*Task to complete*
For the records below, tally every line that has the word "Menschen" and reply with the number alone.

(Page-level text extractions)
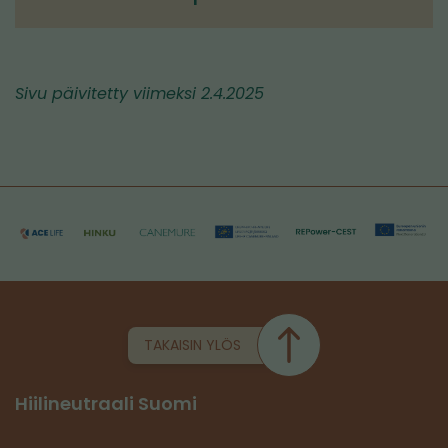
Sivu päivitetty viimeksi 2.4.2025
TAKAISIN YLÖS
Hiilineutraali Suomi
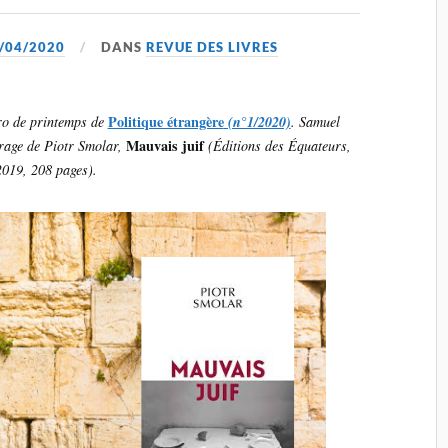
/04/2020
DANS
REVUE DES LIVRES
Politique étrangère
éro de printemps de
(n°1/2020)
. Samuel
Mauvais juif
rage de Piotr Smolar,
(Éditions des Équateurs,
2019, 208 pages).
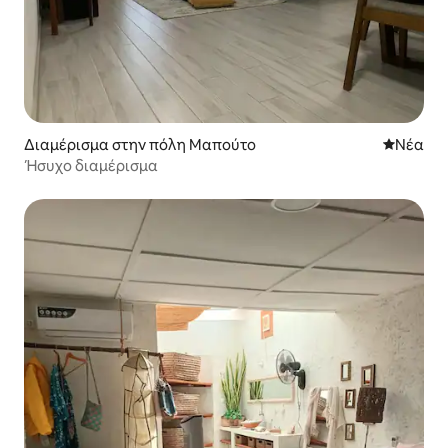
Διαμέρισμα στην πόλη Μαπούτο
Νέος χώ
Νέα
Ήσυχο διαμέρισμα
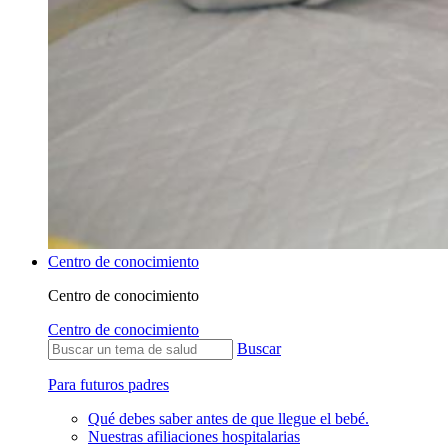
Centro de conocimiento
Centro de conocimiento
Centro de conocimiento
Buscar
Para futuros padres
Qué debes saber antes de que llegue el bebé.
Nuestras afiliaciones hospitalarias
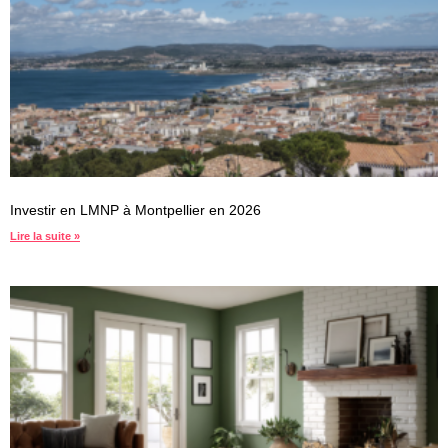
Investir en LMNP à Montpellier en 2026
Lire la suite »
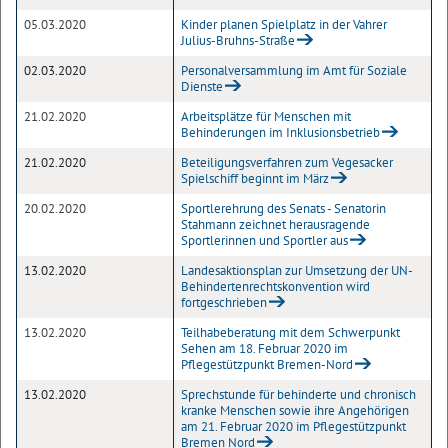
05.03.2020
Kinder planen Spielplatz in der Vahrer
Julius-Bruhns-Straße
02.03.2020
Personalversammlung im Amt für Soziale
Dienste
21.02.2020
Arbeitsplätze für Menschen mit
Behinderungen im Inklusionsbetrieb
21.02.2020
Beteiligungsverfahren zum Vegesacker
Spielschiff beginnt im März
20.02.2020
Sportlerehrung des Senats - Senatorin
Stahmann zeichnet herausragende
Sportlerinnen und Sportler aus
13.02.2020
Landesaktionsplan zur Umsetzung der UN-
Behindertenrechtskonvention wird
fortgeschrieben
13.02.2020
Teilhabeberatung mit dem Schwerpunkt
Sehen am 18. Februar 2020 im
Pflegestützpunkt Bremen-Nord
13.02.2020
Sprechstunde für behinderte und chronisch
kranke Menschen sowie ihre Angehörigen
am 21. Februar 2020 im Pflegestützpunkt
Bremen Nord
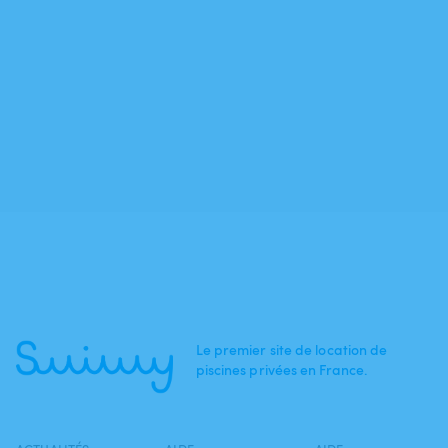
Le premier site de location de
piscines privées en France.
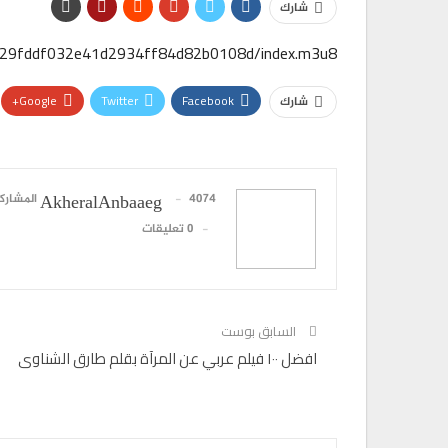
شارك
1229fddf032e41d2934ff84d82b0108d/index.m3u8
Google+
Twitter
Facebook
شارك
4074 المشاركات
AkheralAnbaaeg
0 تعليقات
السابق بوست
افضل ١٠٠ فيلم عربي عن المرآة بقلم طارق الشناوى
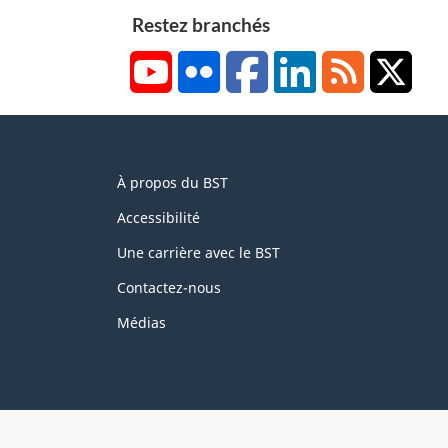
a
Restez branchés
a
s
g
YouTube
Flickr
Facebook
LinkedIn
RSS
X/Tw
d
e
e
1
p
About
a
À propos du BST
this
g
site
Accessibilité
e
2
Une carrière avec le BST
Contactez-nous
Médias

*Solution to the problem*
2